Saturday, May 7, 2011

Why do some traditions die out?

In going through my stack of stuff to file, I came across a very humorous story (though I didn't realize that's what it was at first). My great-grandfather Jim Harris had six older brothers (though one died as an infant) and though I have a few census and other records on them and their families, I don't really know too much about them yet. Mostly they're one branch of the family I still have yet to do real research on.

However, today I found a newspaper article about the second-oldest son in the family, William Harris, and his marriage to his second wife, Mary Mazza. The article begins with the normal details - they were married in the rectory of a Catholic church, in a ceremony officiated by Father John P. O'Malley (a good Irish Catholic name if I've heard one). It even gives some details on the bride's gown.

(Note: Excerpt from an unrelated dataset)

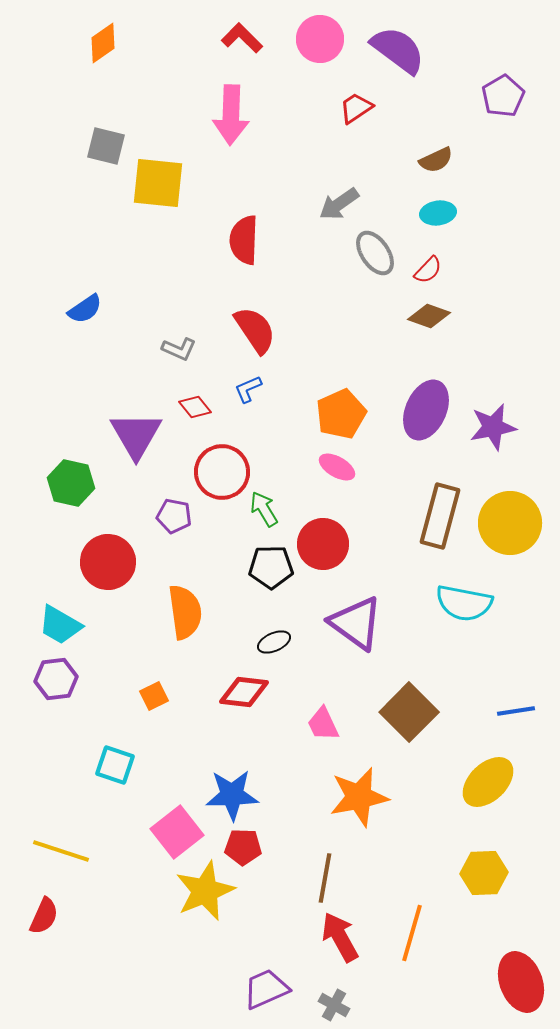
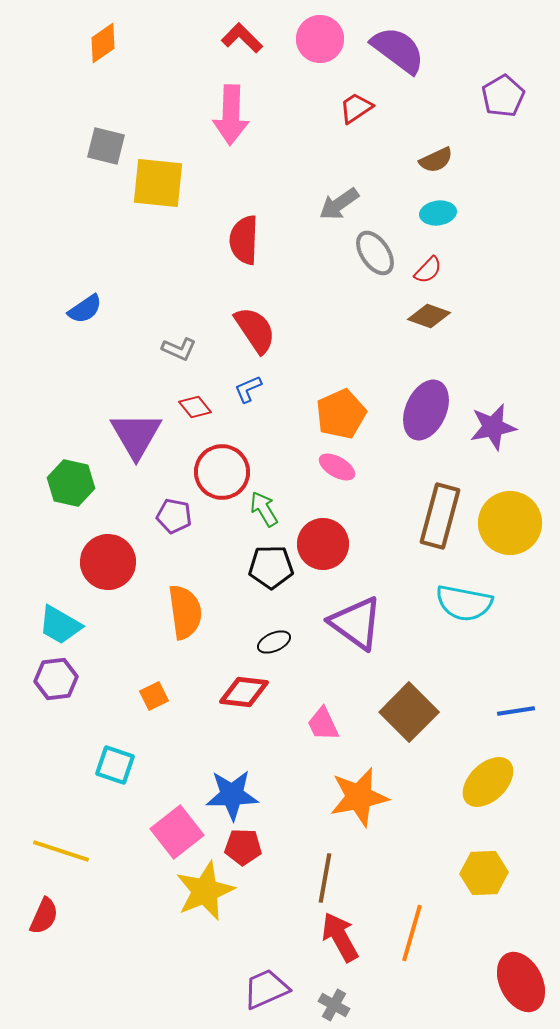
red ellipse at (521, 982): rotated 6 degrees counterclockwise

The funny part is what happened after the honeymoon was over. After spending a few days in Butte, they came home to "a charivari ride through the business section of the city on an improvised sulkey made on the back springs of a cart hitched to an automobile, after which a reception was given at their new home in
Parker's addition by their friends."
European sulkies, courtesy of Wikipedia

Being the modern city boy that I am, I had no idea what a "charivari ride" or "sulkey" were. A quick trip to and Wikipedia helped fill me in though. According to, a charivari, or shivaree/chivaree, is a "discordant mock serenade to newlyweds, made with pans, kettles, etc." And Wikipedia had a really good article showing just what a sulky is (the newspaper mispelled it apparently). It's a little carriage usually pulled by a horse, often in races, having only a seat and wheels, but no body.

So, if you reread the article, it sounds like William and Mary came back from their honeymoon, and sat on a little mini-carriage hooked up to a 1930s car, and were pulled through the business district of Philipsburg, while all their friends and neighbors followed banging on pots and pans and singing loudly and purposefully out-of-tune. Which leads me to my question - how do traditions like this ever die out? I think it's an absolutely hilarious way to welcome back a newly-married couple, and would love to be in on a revival of the tradition should one come about. It just goes to show you - people back then sure knew how to have a good time.